What to do:
Search the data below for "Forgot"; list each line that holds it.

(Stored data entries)
= Beginning of Section =

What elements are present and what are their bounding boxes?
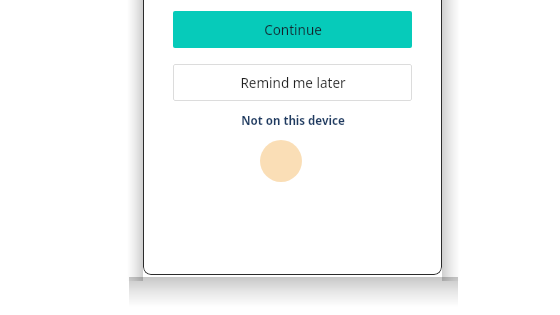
button[interactable]: Continue xyxy=(173,11,412,48)
staticText: Continue xyxy=(264,21,322,39)
button[interactable]: Not on this device xyxy=(213,109,373,133)
staticText: Not on this device xyxy=(241,113,345,129)
button[interactable]: Remind me later xyxy=(173,64,412,101)
staticText: Remind me later xyxy=(240,74,346,92)
other: Touch indicator xyxy=(260,140,302,182)
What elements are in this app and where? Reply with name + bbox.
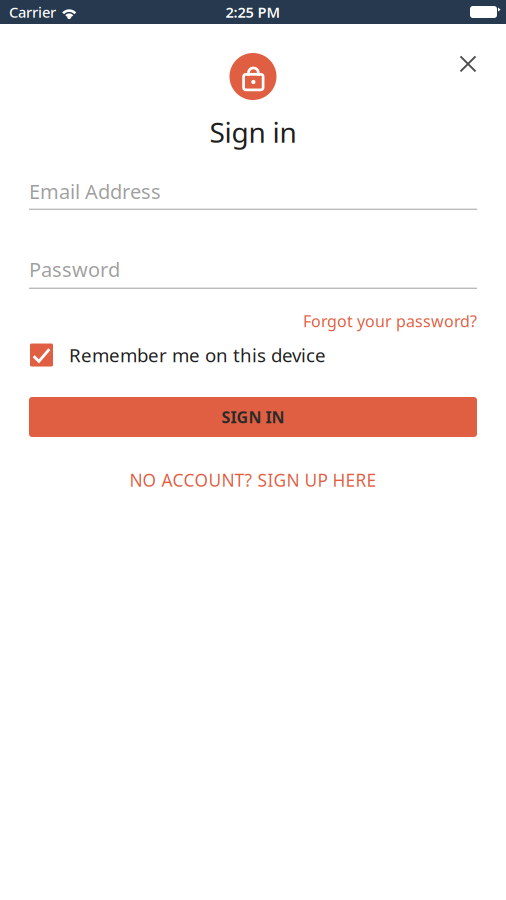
- button[interactable]: Email Address: [29, 178, 477, 210]
- staticText: NO ACCOUNT? SIGN UP HERE: [130, 468, 376, 492]
- staticText: 2:25 PM: [226, 2, 280, 22]
- button[interactable]: Remember me on this device: [30, 343, 326, 367]
- staticText: Password: [29, 256, 120, 283]
- staticText: Carrier: [9, 2, 56, 22]
- staticText: Sign in: [210, 113, 296, 151]
- button[interactable]: Password: [29, 256, 477, 289]
- staticText: SIGN IN: [222, 406, 284, 428]
- button[interactable]: Forgot your password?: [303, 312, 477, 330]
- button[interactable]: NO ACCOUNT? SIGN UP HERE: [130, 470, 376, 490]
- staticText: Remember me on this device: [69, 343, 326, 367]
- button[interactable]: SIGN IN: [29, 397, 477, 437]
- button[interactable]: Close: [446, 42, 490, 86]
- staticText: Forgot your password?: [303, 310, 477, 332]
- staticText: Email Address: [29, 178, 161, 205]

= End of Section =

Final answer:
- button[interactable]: Forgot your password?: [303, 312, 477, 330]
- staticText: Forgot your password?: [303, 310, 477, 332]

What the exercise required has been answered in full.